Liricamente supera todas as agruras dos contendentes por um desenvolvimento da canção de protesto, sobretudo na mensagem que passa. O “dia que virá” se faz no presente, com “a certeza na frente e a história na mão”. A crítica aos militares é feroz, reduzindo sua ideologia a algo vazio de significado. A convocação à luta imediata é o mote do refrão. Para comentar uma polêmica, o trecho que mais gera discussões dentro da esquerda diz: “Pelas ruas marchando/Indecisos cordões/Ainda fazem da flor/Seu mais forte refrão/E acreditam nas flores/Vencendo o canhão”. Apesar de parecer uma leitura niilista ou pacifista da situação política, enxergamos mais como uma crítica aos “indecisos” da pequena-burguesia, que acreditavam ser possível combater a reação com flores. Não faria sentido o oposto, considerando o contraste do refrão. O aspecto verdadeiramente negativo que cabe situar, é a tendência ao imediatismo típico da pequena-burguesia, que ora vai à esquerda com um radicalismo desmedido, ora à direita na medida em que as circunstâncias recrudescem. Não por acaso, é o que viria a acontecer com o cantor. De todo o modo, isso não apaga o significado e importância da canção para a luta revolucionária em nosso país. Após a reapresentação, Geraldo Vandré ofereceu simbolicamente seu violão ao público, segurando-o com as mãos sob o fundo, dando sua última grande contribuição à luta.

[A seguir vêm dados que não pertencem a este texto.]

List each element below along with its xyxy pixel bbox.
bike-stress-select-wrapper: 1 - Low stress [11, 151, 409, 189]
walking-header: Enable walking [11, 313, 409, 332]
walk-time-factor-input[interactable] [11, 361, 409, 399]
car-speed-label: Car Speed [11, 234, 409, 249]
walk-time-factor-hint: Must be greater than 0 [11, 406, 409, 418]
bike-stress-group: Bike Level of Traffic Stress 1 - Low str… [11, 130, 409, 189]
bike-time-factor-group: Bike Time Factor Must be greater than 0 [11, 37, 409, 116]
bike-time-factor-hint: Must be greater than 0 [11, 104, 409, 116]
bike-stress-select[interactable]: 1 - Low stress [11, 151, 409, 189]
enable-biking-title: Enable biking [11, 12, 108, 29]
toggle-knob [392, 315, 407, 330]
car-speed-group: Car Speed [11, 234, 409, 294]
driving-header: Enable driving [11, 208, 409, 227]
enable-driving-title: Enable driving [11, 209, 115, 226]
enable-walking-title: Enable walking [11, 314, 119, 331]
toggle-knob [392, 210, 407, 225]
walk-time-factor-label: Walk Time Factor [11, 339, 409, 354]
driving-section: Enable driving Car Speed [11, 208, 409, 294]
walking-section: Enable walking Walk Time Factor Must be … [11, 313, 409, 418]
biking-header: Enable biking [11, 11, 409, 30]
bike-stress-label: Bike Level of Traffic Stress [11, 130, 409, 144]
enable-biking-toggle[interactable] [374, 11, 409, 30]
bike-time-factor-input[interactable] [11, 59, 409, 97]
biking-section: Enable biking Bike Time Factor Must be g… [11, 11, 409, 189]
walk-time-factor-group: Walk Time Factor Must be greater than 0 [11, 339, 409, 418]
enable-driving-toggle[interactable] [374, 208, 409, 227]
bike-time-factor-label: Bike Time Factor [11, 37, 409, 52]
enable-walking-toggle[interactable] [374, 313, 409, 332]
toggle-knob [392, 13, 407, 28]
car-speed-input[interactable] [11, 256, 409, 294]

Na biografia de Vitor Nuzzi, consta um relato de Ziraldo, jurado da votação que deu à "Sabiá", de Tom Jobim e Chico Buarque, a injusta vitória no festival. Numa conversa após a vitória moral de Caminhando, Geraldo Vandré disse num tom misterioso: "Eu tinha exatamente o que fazer com o dinheiro. Os companheiros precisavam dessa ajuda" 3 4.
O sucesso da canção foi visto com maus olhos pelas casernas. Os quartéis se agitavam com algumas declarações de repúdio à música na imprensa, além de concursos poéticos em resposta a canção, realizados entre os próprios militares.

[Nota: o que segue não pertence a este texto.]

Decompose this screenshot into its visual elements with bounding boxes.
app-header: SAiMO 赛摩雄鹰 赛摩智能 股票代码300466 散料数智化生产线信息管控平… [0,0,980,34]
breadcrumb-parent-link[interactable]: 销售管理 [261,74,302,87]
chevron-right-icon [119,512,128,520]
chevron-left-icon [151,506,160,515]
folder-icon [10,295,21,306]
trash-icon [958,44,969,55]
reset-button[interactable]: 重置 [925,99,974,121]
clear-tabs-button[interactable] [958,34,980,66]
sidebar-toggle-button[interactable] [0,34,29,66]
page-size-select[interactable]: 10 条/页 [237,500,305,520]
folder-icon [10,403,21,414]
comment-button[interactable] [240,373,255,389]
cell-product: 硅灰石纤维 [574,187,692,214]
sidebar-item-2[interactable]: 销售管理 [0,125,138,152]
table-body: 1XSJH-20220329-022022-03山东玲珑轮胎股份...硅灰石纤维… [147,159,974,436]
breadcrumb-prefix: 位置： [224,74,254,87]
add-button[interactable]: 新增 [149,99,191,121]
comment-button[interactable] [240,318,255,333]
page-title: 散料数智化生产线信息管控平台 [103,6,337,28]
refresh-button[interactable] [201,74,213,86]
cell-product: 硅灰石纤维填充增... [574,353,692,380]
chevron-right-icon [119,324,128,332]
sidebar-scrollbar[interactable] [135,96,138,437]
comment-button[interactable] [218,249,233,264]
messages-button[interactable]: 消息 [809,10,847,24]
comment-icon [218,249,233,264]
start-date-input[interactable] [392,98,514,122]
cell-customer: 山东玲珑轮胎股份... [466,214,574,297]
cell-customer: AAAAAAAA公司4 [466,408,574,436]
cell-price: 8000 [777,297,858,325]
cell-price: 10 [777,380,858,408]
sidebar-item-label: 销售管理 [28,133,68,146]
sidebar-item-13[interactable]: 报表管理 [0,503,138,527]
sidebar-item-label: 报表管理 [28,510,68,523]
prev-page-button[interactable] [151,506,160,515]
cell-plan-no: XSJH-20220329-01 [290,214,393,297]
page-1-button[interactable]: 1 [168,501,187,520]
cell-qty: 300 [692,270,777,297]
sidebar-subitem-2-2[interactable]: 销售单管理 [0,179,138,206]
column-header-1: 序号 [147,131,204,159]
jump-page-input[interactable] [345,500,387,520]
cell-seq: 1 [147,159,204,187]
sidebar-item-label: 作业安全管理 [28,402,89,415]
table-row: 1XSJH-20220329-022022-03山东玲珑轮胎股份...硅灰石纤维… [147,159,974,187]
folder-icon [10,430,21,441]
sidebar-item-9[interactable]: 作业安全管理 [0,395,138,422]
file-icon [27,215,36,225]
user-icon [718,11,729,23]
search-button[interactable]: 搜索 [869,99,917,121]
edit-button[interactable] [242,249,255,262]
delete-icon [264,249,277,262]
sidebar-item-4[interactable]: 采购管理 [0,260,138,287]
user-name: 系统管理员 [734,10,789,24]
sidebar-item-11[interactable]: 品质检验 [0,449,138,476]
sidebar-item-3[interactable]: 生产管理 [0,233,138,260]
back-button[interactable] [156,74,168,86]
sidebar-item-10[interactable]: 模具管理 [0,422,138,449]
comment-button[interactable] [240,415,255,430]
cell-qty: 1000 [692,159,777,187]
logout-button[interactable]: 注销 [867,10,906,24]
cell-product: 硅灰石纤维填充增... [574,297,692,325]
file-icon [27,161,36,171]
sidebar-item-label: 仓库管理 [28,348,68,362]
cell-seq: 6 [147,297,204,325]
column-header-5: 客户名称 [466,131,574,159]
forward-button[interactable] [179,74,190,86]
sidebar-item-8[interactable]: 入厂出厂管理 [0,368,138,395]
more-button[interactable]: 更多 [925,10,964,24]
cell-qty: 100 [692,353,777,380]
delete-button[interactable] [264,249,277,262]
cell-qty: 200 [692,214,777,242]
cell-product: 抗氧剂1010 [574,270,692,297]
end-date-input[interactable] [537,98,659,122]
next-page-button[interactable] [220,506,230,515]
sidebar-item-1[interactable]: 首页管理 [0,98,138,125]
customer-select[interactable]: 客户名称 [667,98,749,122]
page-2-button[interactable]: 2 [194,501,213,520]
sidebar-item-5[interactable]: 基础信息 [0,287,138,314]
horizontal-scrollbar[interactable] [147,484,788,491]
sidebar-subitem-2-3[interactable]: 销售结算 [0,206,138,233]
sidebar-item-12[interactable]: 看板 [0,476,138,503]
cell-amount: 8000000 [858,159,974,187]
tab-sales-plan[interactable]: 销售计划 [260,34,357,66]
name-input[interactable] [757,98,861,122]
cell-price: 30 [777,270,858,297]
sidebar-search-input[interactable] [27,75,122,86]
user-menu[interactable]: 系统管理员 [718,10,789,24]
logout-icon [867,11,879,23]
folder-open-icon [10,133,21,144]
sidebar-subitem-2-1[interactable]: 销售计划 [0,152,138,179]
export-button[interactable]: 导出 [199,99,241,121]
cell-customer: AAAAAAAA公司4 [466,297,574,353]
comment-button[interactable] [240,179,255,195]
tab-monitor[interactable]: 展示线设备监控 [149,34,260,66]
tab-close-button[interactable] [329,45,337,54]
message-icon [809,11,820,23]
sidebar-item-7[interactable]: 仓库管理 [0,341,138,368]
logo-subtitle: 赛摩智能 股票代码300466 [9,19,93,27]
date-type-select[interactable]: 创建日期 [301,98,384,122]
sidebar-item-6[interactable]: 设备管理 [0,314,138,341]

No dia 13 de dezembro é promulgado o Ato Institucional Número 5 (AI-5), dando garantias legais à elevação da repressão. A censura às obras artísticas e programas de televisão era oficialmente legalizada. Reuniões políticas poderiam ocorrer somente sob autorização da polícia. O Congresso Nacional era fechado e a centralização do Estado estava ainda mais nas mãos do Executivo dirigido pelos militares.
Geraldo Vandré se refugiou na casa de amigos, artistas e apoiadores antes de deixar o Brasil em fevereiro de 1969. Já era visado pelo regime militar, como aponta o relatório da polícia: "Em 23-6-1965 esteve presente à reunião de cantores, radialistas, atores, etc. A reunião era composta de cerca de 80 pessoas, notando a pessoa do Sr. Paulo Singer e do Deputado Esmeraldo Tarquínio [no primeiro caso, provável referência ao economista Paul Singer; Tarquínio foi deputado e prefeito eleito de Santos em 1968, cassado antes da posse].

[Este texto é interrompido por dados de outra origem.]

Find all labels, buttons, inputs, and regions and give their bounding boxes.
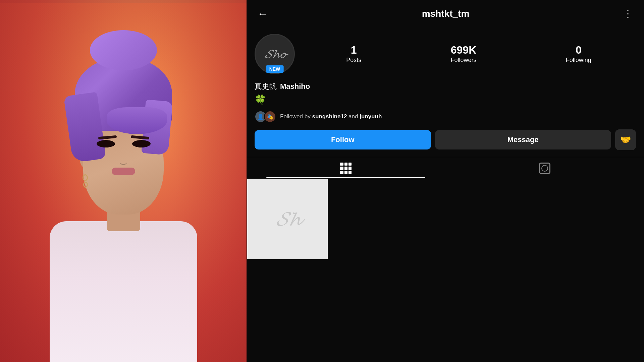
- name-row: 真史帆 Mashiho: [247, 77, 644, 93]
- profile-stats-row: 𝓢𝓱𝓸 NEW 1 Posts 699K Followers 0 Followi…: [247, 27, 644, 77]
- name-japanese: 真史帆: [255, 81, 277, 92]
- followed-by-and: and: [347, 113, 360, 120]
- profile-emoji: 🍀: [255, 95, 266, 105]
- photo-panel: [0, 0, 247, 362]
- grid-icon: [340, 163, 352, 174]
- posts-area: 𝓢𝓱: [247, 178, 644, 362]
- add-friend-button[interactable]: 🤝: [615, 129, 636, 150]
- follower-avatar-2[interactable]: 🎭: [264, 111, 276, 123]
- follower-avatars: 👤 🎭: [255, 111, 276, 123]
- avatar-logo: 𝓢𝓱𝓸: [265, 48, 285, 60]
- more-options-icon: ⋮: [623, 8, 633, 19]
- followed-by-text: Followed by sungshine12 and junyuuh: [280, 113, 382, 120]
- posts-stat: 1 Posts: [346, 45, 361, 64]
- name-english: Mashiho: [280, 82, 310, 91]
- following-label: Following: [566, 57, 591, 64]
- action-buttons: Follow Message 🤝: [247, 128, 644, 157]
- post-logo: 𝓢𝓱: [276, 207, 300, 231]
- post-thumbnail-1[interactable]: 𝓢𝓱: [247, 179, 328, 259]
- new-badge: NEW: [266, 65, 284, 73]
- emoji-row: 🍀: [247, 93, 644, 108]
- follower-username-1[interactable]: sungshine12: [312, 113, 347, 120]
- followed-by-row: 👤 🎭 Followed by sungshine12 and junyuuh: [247, 108, 644, 128]
- tab-bar: [247, 157, 644, 178]
- tagged-tab[interactable]: [445, 157, 644, 178]
- add-friend-icon: 🤝: [620, 135, 631, 145]
- top-bar: ← mshtkt_tm ⋮: [247, 0, 644, 27]
- followed-by-prefix: Followed by: [280, 113, 312, 120]
- follower-username-2[interactable]: junyuuh: [360, 113, 382, 120]
- posts-label: Posts: [346, 57, 361, 64]
- back-arrow-icon: ←: [257, 8, 268, 20]
- followers-stat[interactable]: 699K Followers: [450, 45, 476, 64]
- header-username: mshtkt_tm: [271, 8, 621, 19]
- profile-panel: ← mshtkt_tm ⋮ 𝓢𝓱𝓸 NEW 1 Posts 699K Follo…: [247, 0, 644, 362]
- more-options-button[interactable]: ⋮: [621, 5, 636, 22]
- following-stat[interactable]: 0 Following: [566, 45, 591, 64]
- avatar-container: 𝓢𝓱𝓸 NEW: [255, 34, 295, 74]
- message-button[interactable]: Message: [435, 130, 611, 149]
- stats-container: 1 Posts 699K Followers 0 Following: [302, 45, 636, 64]
- follow-button[interactable]: Follow: [255, 130, 431, 149]
- followers-count: 699K: [451, 45, 477, 55]
- tagged-icon: [539, 163, 550, 174]
- profile-photo: [0, 0, 247, 362]
- following-count: 0: [576, 45, 582, 55]
- posts-count: 1: [351, 45, 357, 55]
- followers-label: Followers: [450, 57, 476, 64]
- grid-tab[interactable]: [247, 157, 445, 178]
- back-button[interactable]: ←: [255, 6, 271, 22]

Em 28-11-1966 fez parte do “Show da Fraternidade”, realizado no Teatro Maria Della Costa.
Em 9-1-1967 esteve presente em uma reunião realizada no Teatro Paramount contra a nova Lei de Imprensa. Participou da conferência sobre o Movimento da Paz promovido por frei Chico, no colégio Sion".5
Caminhando foi o ponto de partida e de chegada do que poderíamos chamar de canção revolucionária no Brasil até aquele momento. A reação ao seu peso foi feroz, algo previsível para a época. Geraldo Vandré não esperava tal efeito, sendo um dos aspectos de seu destino traumático: a canção de maior relevância para a resistência cultural ao regime militar tornava-se rapidamente um pesadelo para suas aspirações artísticas. Num misto de intrepidez e ingenuidade, típico das concepções de classe que o influenciavam, queria ao mesmo tempo cantar a revolução brasileira e ser um artista conhecido, com vida pública e legal. Não estava pronto para as agruras do caminho que defendeu e passaria a sentir seu peso.
Bandeira branca
Passou por Chile, Argélia, Alemanha, Grécia e Itália, até se estabelecer na França e lá permanecer por mais tempo antes de regressar ao Chile. Foi um período de muito sofrimento. Muitos são os relatos de instabilidade emocional, mudanças repentinas de comportamento somadas a um abatimento notável em sua aparência, como relata a biografia de Vitor Nuzzi.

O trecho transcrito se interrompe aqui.